Desliguei a chamada.
As suas palavras ecoaram na minha cabeça, misturando-se com o som da chuva lá fora.
Eu era a problemática. Eu era a indecente.
Sentei-me no sofá da sala vazia. A casa estava silenciosa, cheia de memórias do meu pai. Cada canto guardava uma recordação dele a rir, a ler o jornal, a chamar o meu nome.
Agora, só havia silêncio.
Peguei numa fotografia nossa na prateleira. Foi tirada no meu aniversário do ano passado. Estávamos os dois a sorrir, os seus braços à volta dos meus ombros. Ele parecia tão vivo, tão cheio de força.
Uma lágrima escorregou pela minha bochecha.
O telemóvel da minha madrasta tocou novamente. Desta vez, era a Laura. Deixei tocar. Não tinha forças para ouvir mais acusações.

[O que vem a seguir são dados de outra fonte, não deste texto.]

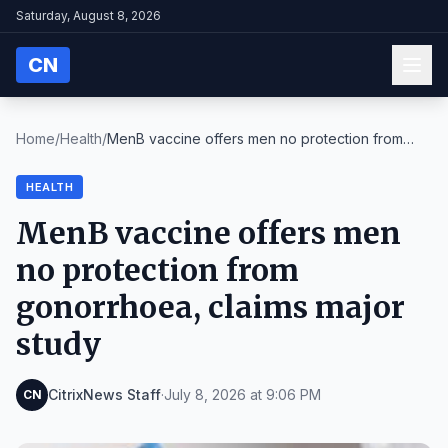
Saturday, August 8, 2026
CN
Home
/
Health
/
MenB vaccine offers men no protection from
gonorrh...
HEALTH
MenB vaccine offers men
no protection from
gonorrhoea, claims major
study
CitrixNews Staff
·
July 8, 2026 at 9:06 PM
CN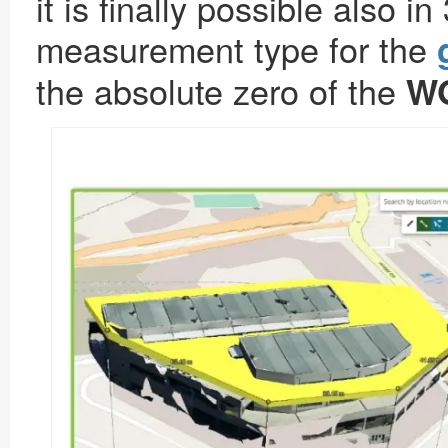
it is finally possible also
measurement type for the
the absolute zero of the
WG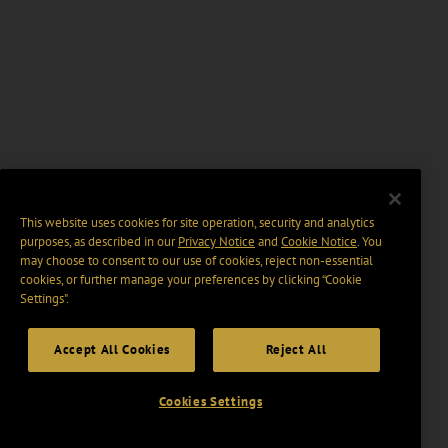
This website uses cookies for site operation, security and analytics
purposes, as described in our
Privacy Notice
and
Cookie Notice
. You
may choose to consent to our use of cookies, reject non-essential
cookies, or further manage your preferences by clicking “Cookie
Settings".
Accept All Cookies
Reject All
Cookies Settings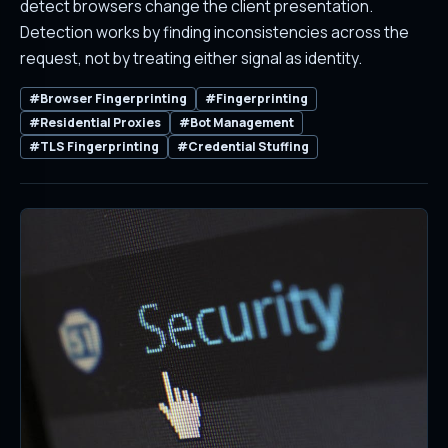
detect browsers change the client presentation.
Detection works by finding inconsistencies across the
request, not by treating either signal as identity.
#Browser Fingerprinting
#Fingerprinting
#Residential Proxies
#Bot Management
#TLS Fingerprinting
#Credential Stuffing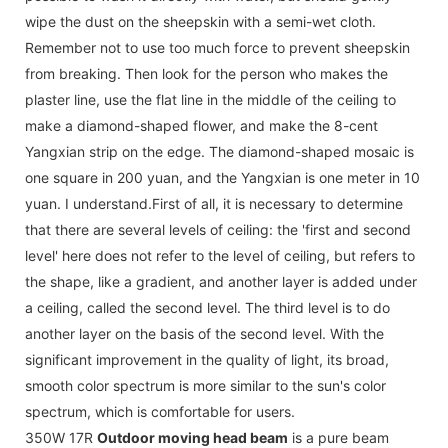
wipe the dust on the sheepskin with a semi-wet cloth.
Remember not to use too much force to prevent sheepskin
from breaking. Then look for the person who makes the
plaster line, use the flat line in the middle of the ceiling to
make a diamond-shaped flower, and make the 8-cent
Yangxian strip on the edge. The diamond-shaped mosaic is
one square in 200 yuan, and the Yangxian is one meter in 10
yuan. I understand.First of all, it is necessary to determine
that there are several levels of ceiling: the 'first and second
level' here does not refer to the level of ceiling, but refers to
the shape, like a gradient, and another layer is added under
a ceiling, called the second level. The third level is to do
another layer on the basis of the second level. With the
significant improvement in the quality of light, its broad,
smooth color spectrum is more similar to the sun's color
spectrum, which is comfortable for users.
350W 17R
Outdoor moving head beam
is a pure beam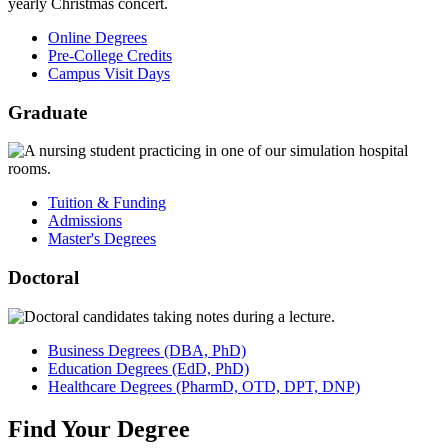
Online Degrees
Pre-College Credits
Campus Visit Days
Graduate
Tuition & Funding
Admissions
Master's Degrees
Doctoral
Business
Degrees
(DBA, PhD)
Education
Degrees
(EdD, PhD)
Healthcare
Degrees
(PharmD, OTD, DPT, DNP)
Find
Your
Degree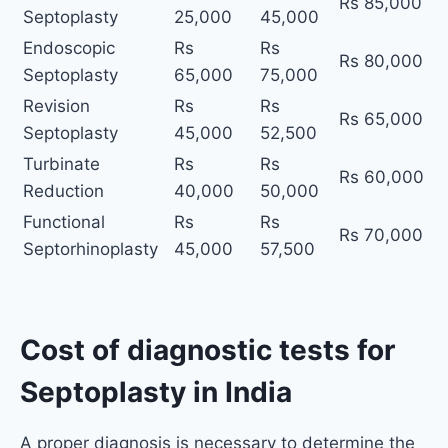
Rs 85,000
Septoplasty
25,000
45,000
Endoscopic
Rs
Rs
Rs 80,000
Septoplasty
65,000
75,000
Revision
Rs
Rs
Rs 65,000
Septoplasty
45,000
52,500
Turbinate
Rs
Rs
Rs 60,000
Reduction
40,000
50,000
Functional
Rs
Rs
Rs 70,000
Septorhinoplasty
45,000
57,500
Cost of diagnostic tests for
Septoplasty in India
A proper diagnosis is necessary to determine the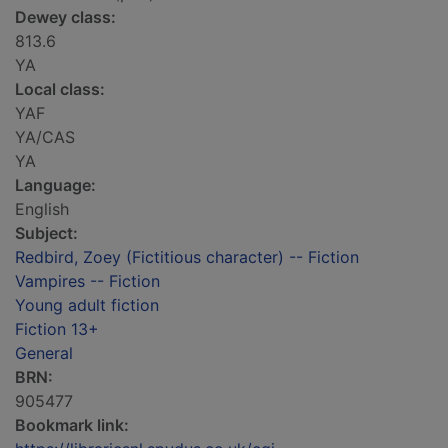
Dewey class:
813.6
YA
Local class:
YAF
YA/CAS
YA
Language:
English
Subject:
Redbird, Zoey (Fictitious character) -- Fiction
Vampires -- Fiction
Young adult fiction
Fiction 13+
General
BRN:
905477
Bookmark link: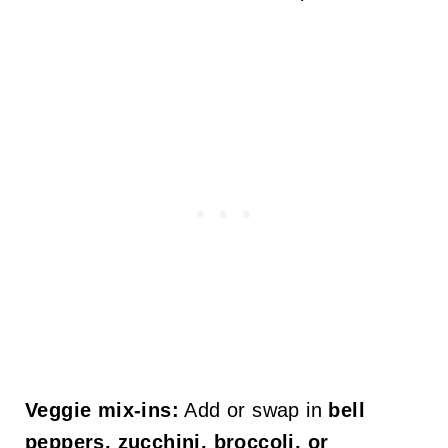
Veggie mix-ins:
Add or swap in
bell
peppers, zucchini, broccoli, or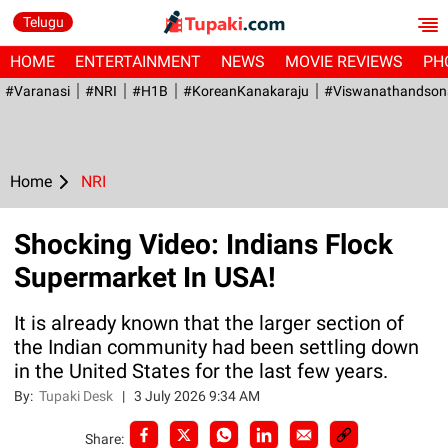
Telugu
HOME
ENTERTAINMENT
NEWS
MOVIE REVIEWS
PH
#Varanasi
#NRI
#H1B
#KoreanKanakaraju
#viswanathandson
Home
NRI
Shocking Video: Indians Flock
Supermarket In USA!
It is already known that the larger section of
the Indian community had been settling down
in the United States for the last few years.
By:
Tupaki Desk
|
3 July 2026 9:34 AM
Share: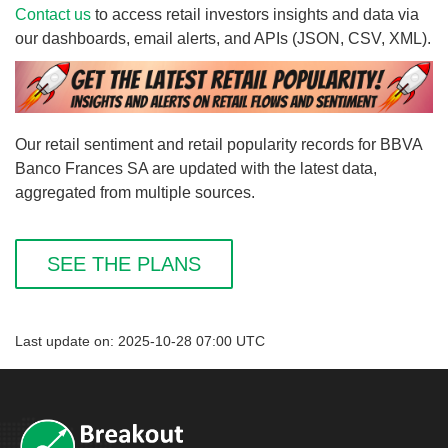
Contact us
to access retail investors insights and data via
our dashboards, email alerts, and APIs (JSON, CSV, XML).
Our retail sentiment and retail popularity records for BBVA
Banco Frances SA are updated with the latest data,
aggregated from multiple sources.
SEE THE PLANS
Last update on: 2025-10-28 07:00 UTC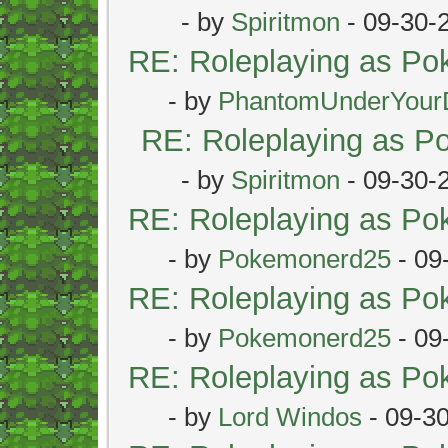
- by
Spiritmon
- 09-30-
RE: Roleplaying as P
- by
PhantomUnderYour
RE: Roleplaying as 
- by
Spiritmon
- 09-30-
RE: Roleplaying as P
- by
Pokemonerd25
- 09
RE: Roleplaying as P
- by
Pokemonerd25
- 09
RE: Roleplaying as P
- by
Lord Windos
- 09-3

Pouco depois, ouvi a porta da frente a abrir-se. Sofia e Laura entraram, as suas vozes baixas e preocupadas.
"Ela não atende," disse Laura. "Será que aconteceu alguma coisa?"
"Ela está apenas a ser dramática, querida," respondeu Sofia, a sua voz falsamente doce. "A Inês sempre foi assim, precisa de atenção."
Elas entraram na sala e pararam quando me viram.
Sofia forçou um sorriso. "Inês, querida. Estávamos preocupadas. O tio do Pedro ligou, sabes? Ele está muito chateado."
Eu não respondi. Apenas continuei a olhar para a fotografia.
Laura aproximou-se, sentando-se cautelosamente na beira do sofá. "Inês, eu sei que estás a passar por um momento difícil. Mas o Pedro também está. Ele considerava o teu pai como um segundo pai. Ele só estava a tentar ser forte por todos nós."
"Forte por todos vós," repeti, a minha voz vazia de emoção. "Mas não por mim."
"Isso não é justo," disse Laura, a sua voz a ganhar um tom defensivo. "Eu estava em choque. O Pedro ajudou-me. Tu estavas a lidar com as coisas à tua maneira. Ele pensou que precisavas de espaço."
"Espaço?", ri secamente. "Eu precisava do meu noivo. Mas ele estava demasiado ocupado a ser o teu herói."
Sofia interveio, a sua máscara de simpatia a cair. "Ouve, Inês. O teu pai não ia querer este disparate. Ele ia querer que te casasses com o Pedro, que tivesses uma família. O Pedro é um homem bom. Não o deites fora por um capricho."
"Um capricho?", levantei-me, a minha calma a quebrar-se. "O meu pai está morto! E o homem que eu ia desposar abandonou-me no seu funeral! Isto não é um capricho, é o fim!"
"Não sejas ridícula!", disse Sofia, a sua voz a subir. "Tu precisas do Pedro! O que vais fazer sozinha? Esta casa, as contas... o teu pai tratava de tudo. Achas que consegues gerir isto sozinha?"
As suas palavras eram calculadas, destinadas a assustar-me, a fazer-me sentir pequena e incapaz.
E por um momento, funcionou. O pânico apertou o meu peito. Como é que eu ia sobreviver a isto?
Mas depois olhei para a fotografia do meu pai novamente. Ele criou-me para ser forte, não para depender de ninguém.
"Eu vou descobrir," disse eu, a minha voz a encontrar uma nova força. "Mas não vou fazê-lo ao lado de um homem que não me respeita. E não vou viver sob o mesmo teto que vocês."
Os olhos de Sofia arregalaram-se. "O que estás a dizer? Esta é a minha casa!"
"Não," corrigi-a calmamente. "Esta era a casa do meu pai. E ele deixou-a para mim no testamento dele. Eu li-o esta manhã."
O silêncio que se seguiu foi pesado e cheio de choque. O rosto de Sofia passou de raiva para descrença pálida. Laura olhou para a mãe, depois para mim, completamente perdida.
"Vocês têm uma semana para encontrar outro lugar para viver."